Inequality is also negatively correlated with a host of well-being and health indicators, i.e. it's harmful in and of itself.

I can think of a billion ways to swing those numbers around to prove anything I want. I think I agree with you. But I'm not sure.

If you take from the rich, the poor don't get more money.
Yeah they do.
Ok. I'll humor you. Give me an example where it's worked.

I can give you some famous examples where it hasn't worked. The Nazis confiscated Jewish properties. They've been accused ever since of profiteering from this. Turns out that the wealth added to the system by the Jews just went up in smoke when they vanished. Wealth isn't in the money. Wealth is in what you can buy with that money. Taking the Jews money also meant removing the very same players in the market who helped giving the German money it's value. The German government and German people hasn't made a penny from confiscating Jewish properties. They lost money. Well.... they gained money, but lost wealth. Obviously the Jews lost more. They died. But just because one party in a (let's call it transaction) loses more than you, doesn't make you a winner necessarily.

Idi Amin did exactly the same thing i Uganda. Ugandan Indians had most of the wealth. Amin kicked them out and confiscated all their property. But he got nothing for it. It was an instant economic disaster. Sure, the Indians lost more than the ethnic Ugandans who took over their properties. But they didn't win anything. They weren't even slightly better off than before. They were all worse off.

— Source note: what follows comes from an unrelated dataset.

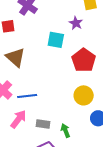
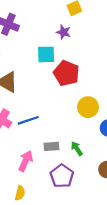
red pentagon: (84, 60) -> (66, 73), moved
pink arrow: (18, 119) -> (26, 161), moved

Taking money from group A and giving it to group B has to be done intelligently. Or it's just added stress to the system for no gains. Do you agree that there's a point, in the pursuit for equality, when it isn't worth it.
 
Canard DuJour said:
Correct, it's arguably negative sum. Productivity growth and capacity utilisation (the ultimate size of the pie) are negatively correlated with inequality.

Please, stop using words you don't understand. When people trade at a loss, ie negative sum game, they stop trading. Since they're still trading it's obviously profiting both parties. What we're discussing is that fact that is benefits one party more than the other.
Indeed we are, so what I said stands and what you said is irrelevant

Inequality is also negatively correlated with a host of well-being and health indicators, i.e. it's harmful in and of itself.

I can think of a billion ways to swing those numbers around to prove anything I want. I think I agree with you. But I'm not sure.

If you take from the rich, the poor don't get more money.
Yeah they do.
Ok. I'll humor you. Give me an example where it's worked.
Progressive taxation in first world economies.

I can give you some famous examples where it hasn't worked. The Nazis confiscated Jewish properties. They've been accused ever since of profiteering from this. Turns out that the wealth added to the system by the Jews just went up in smoke when they vanished. Wealth isn't in the money. Wealth is in what you can buy with that money. Taking the Jews money also meant removing the very same players in the market who helped giving the German money it's value. The German government and German people hasn't made a penny from confiscating Jewish properties. They lost money. Well.... they gained money, but lost wealth. Obviously the Jews lost more. They died. But just because one party in a (let's call it transaction) loses more than you, doesn't make you a winner necessarily.

Idi Amin did exactly the same thing i Uganda. Ugandan Indians had most of the wealth. Amin kicked them out and confiscated all their property. But he got nothing for it. It was an instant economic disaster. Sure, the Indians lost more than the ethnic Ugandans who took over their properties. But they didn't win anything. They weren't even slightly better off than before. They were all worse off.

Taking money from group A and giving it to group B has to be done intelligently. Or it's just added stress to the system for no gains.
Of course, in which case what you said isn't true.

Do you agree that there's a point, in the pursuit for equality, when it isn't worth it.
The question is too vague and your examples weren't about pursuit of equality.